Un matin qu’il se lavait pour aller travailler au rayon charcuterie du mammouth d’Ignard-les-Miroutes, il remarquait avec grand étonnement quatre vulgaires cernes provenant de ses yeux engourdis. Mais qu’est-ce que c’est que ces infamies pensait-il. Jamais il n’avait aperçues ces quatre abjectes auréoles. Pourtant, il devait en être le porteur depuis bien des décennies (Jean-Claude avait 45 mais ne faisait pas son âge). Il trouvait ça horriblement moche…….à un tel point qu’il se demandait même comment il avait pu être aveuglé par de telles ignominies si symptomatiques. A partir de ce jour, lorsqu’il voyait son faciès dans un miroir, il ne voyait plus que ça. Ca et rien d’autre.
Rapidement, il se sentit victime du regard des autres. Il pensait que ces quatre cernes repoussaient littéralement ses collègues et les clients. Alors par faiblesse sans doute, il songeait sérieusement à un moyen de s’en débarrasser. Dans une situation économique critique, il ne pouvait en aucun cas prétendre à la chirurgie esthétique ; autrement dit, il devait se débrouiller seul ; comme un grand. Mais comment s’y prendre non d’une pipe ?! Pressé par son orgueil, il se refusait à réfléchir davantage.

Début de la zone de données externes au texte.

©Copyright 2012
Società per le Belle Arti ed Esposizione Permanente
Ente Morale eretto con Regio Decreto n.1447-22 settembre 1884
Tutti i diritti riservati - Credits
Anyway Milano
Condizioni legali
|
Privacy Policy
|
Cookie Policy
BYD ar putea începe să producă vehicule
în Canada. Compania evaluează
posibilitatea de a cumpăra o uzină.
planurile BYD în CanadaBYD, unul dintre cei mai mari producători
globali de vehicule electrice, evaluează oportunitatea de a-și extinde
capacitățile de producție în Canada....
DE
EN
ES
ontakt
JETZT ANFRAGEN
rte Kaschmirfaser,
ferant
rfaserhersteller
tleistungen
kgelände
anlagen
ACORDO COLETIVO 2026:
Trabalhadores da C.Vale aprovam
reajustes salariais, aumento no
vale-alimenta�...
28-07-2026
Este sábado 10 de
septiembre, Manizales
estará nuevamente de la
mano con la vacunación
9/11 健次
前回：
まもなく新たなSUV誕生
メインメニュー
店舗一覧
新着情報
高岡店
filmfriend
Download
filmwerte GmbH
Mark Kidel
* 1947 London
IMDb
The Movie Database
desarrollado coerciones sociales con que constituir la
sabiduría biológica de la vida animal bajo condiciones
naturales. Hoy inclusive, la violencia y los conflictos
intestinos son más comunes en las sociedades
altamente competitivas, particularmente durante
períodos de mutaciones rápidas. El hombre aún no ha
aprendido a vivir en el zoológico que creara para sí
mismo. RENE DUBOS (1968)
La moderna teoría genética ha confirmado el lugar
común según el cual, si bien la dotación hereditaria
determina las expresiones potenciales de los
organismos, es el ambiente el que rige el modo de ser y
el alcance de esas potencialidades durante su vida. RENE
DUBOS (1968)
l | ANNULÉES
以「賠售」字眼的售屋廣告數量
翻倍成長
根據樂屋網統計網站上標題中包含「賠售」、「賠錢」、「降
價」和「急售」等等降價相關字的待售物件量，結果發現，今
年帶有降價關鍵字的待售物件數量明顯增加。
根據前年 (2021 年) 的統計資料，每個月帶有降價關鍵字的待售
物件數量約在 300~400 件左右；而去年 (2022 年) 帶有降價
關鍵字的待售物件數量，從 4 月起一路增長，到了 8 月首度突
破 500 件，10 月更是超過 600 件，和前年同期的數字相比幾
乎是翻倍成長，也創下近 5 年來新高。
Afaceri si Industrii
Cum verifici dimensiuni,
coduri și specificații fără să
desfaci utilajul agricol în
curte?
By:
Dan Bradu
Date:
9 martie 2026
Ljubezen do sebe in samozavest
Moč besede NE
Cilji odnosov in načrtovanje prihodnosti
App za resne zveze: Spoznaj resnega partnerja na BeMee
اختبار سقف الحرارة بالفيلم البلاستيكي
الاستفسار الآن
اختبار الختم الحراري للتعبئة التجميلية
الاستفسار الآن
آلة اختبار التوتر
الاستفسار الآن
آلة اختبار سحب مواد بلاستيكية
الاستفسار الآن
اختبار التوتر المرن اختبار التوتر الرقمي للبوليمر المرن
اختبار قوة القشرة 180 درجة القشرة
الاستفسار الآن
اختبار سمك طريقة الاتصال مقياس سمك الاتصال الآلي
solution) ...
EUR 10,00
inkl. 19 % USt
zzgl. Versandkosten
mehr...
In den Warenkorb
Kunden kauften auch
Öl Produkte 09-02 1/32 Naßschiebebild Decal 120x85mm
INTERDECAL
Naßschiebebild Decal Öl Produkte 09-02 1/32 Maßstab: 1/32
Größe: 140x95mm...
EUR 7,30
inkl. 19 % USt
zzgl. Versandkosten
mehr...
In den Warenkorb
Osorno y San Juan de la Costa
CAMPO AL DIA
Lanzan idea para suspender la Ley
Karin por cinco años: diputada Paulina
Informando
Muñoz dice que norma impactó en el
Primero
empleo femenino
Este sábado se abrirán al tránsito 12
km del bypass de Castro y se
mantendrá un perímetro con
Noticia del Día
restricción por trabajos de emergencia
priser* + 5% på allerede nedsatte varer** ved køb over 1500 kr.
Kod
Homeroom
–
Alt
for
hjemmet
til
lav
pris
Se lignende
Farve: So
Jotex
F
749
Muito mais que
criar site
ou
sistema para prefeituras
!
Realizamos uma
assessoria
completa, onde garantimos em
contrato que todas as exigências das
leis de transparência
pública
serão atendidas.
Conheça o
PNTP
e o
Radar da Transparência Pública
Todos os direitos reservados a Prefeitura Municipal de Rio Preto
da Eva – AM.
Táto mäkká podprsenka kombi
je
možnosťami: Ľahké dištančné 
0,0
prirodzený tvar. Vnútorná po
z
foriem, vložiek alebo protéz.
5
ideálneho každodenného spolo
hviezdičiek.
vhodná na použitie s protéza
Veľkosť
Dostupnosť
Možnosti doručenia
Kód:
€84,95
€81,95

Alors, il se saisit d’un couteau pensant qu’il pourrait couper ses auréoles bleuâtres insignifiantes. Il portait la lame sur un repli qui formait une cerne et trancha dans le vif lorsque, par un dérapage incontrôlé le canif s’encastra dans l’œil droit de notre ami qui hurlait à la mort agonisant sur le sol maculé de sang qui s’échappait de la plaie béante et orbitale de la vue.
L’affaire provoqua une vive émotion dans le village qui édifiait ainsi une statue en l’honneur de Jean-Claude ; ce dernier n’en demeurait pourtant pas moins triste, car en effet, il était encore cerné, par Michel Rondillou et Guillaume Pirtinbard au cimetière municipal de Crépin-sur-Britouille.